At last the rolling motion stopped. Someone spoke a few clipped words of Chinese, and Tombstone felt hands clutching his armpits and the backs of his knees. He was lifted, turned vertically so his feet touched the floor, and supported there. Try to fight now? No, not blind.
He heard the sound of a lock turning, followed by the squeal of rusty hinges. The same voice that had spoken before now shouted in English, "Back! Get back!"
Then, without warning, Tombstone found himself hurtling forward. He threw his bound hands out just in time to catch his weight against a floor of hard, cold stone. He skidded and rolled to a stop, then brought his hands up and yanked the hood off his head.
He was in a small, gloomy room. The walls and floor were made of stone, the low ceiling of wooden planks. The only light leaked through a narrow slit window of pebbled glass, mounted up near the ceiling. The glass was translucent, and barricaded behind metal bars.
The heavy thump of a bolt sliding home echoed across the room. Tombstone rolled over. The door was narrow and solid-looking, made of riveted metal. There was no window in it.
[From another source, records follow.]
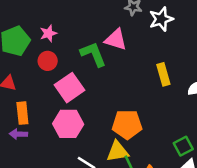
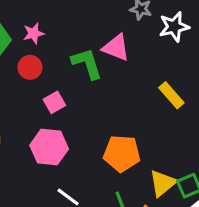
yellow rectangle: (163, 74) -> (171, 95), turned -30
pink square: (70, 88) -> (54, 102), size x0.6
yellow triangle: (118, 151) -> (163, 183), moved, turned -35

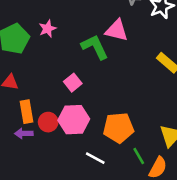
red circle: (30, 67) -> (48, 122), moved
orange pentagon: (122, 153) -> (118, 128), moved

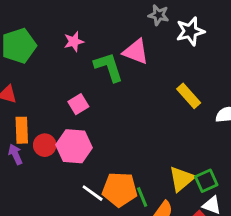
pink star: (48, 29) -> (74, 42), moved
orange pentagon: (118, 128) -> (120, 189), moved
purple arrow: (24, 133) -> (15, 154), turned 60

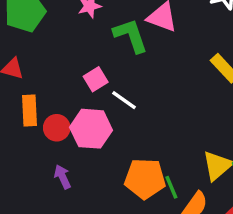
purple arrow: (15, 154) -> (62, 177), moved
white line: (93, 193) -> (124, 100), moved

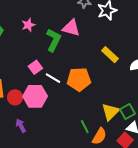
green L-shape: (131, 36) -> (54, 40), turned 50
orange pentagon: (145, 179) -> (79, 79), moved

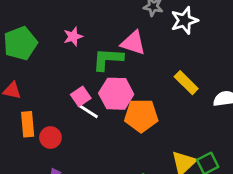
green L-shape: (54, 40) -> (108, 59), turned -115
white line: (53, 78) -> (88, 111), moved
pink hexagon: (35, 96) -> (116, 94), moved

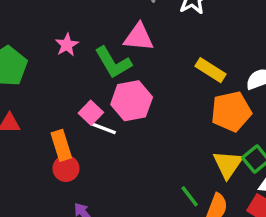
green L-shape: (108, 59) -> (113, 63), turned -112
orange pentagon: (141, 116) -> (231, 111), moved
orange rectangle: (28, 124) -> (61, 145), moved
Tombstone's wrists were tied with hemp rope. As he tugged the knots loose with his teeth, he looked around more carefully. There wasn't much to see--a pair of buckets standing in one gloomy corner, a pile of blankets piled in another. No furniture, no cot, no nothing. The air smelled damp and salty.
Once his hands were free, Tombstone untied his ankles, then got unsteadily to his feet. The nausea rose with him, and he bent over and waited for it to either do its job or go away. He was relieved when it chose to fade without emptying his stomach first.